Provided data
━━━━━━
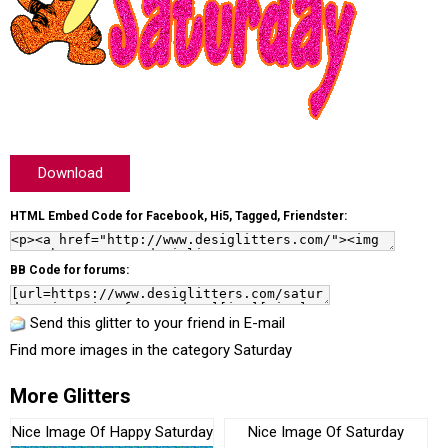
Download
HTML Embed Code for Facebook, Hi5, Tagged, Friendster:
BB Code for forums:
Send this glitter to your friend in E-mail
Find more images in the category
Saturday
More Glitters
Nice Image Of Happy Saturday
Nice Image Of Saturday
━━━━━━
Collect from the data above every line that includes "Code".

HTML Embed Code for Facebook, Hi5, Tagged, Friendster:
BB Code for forums:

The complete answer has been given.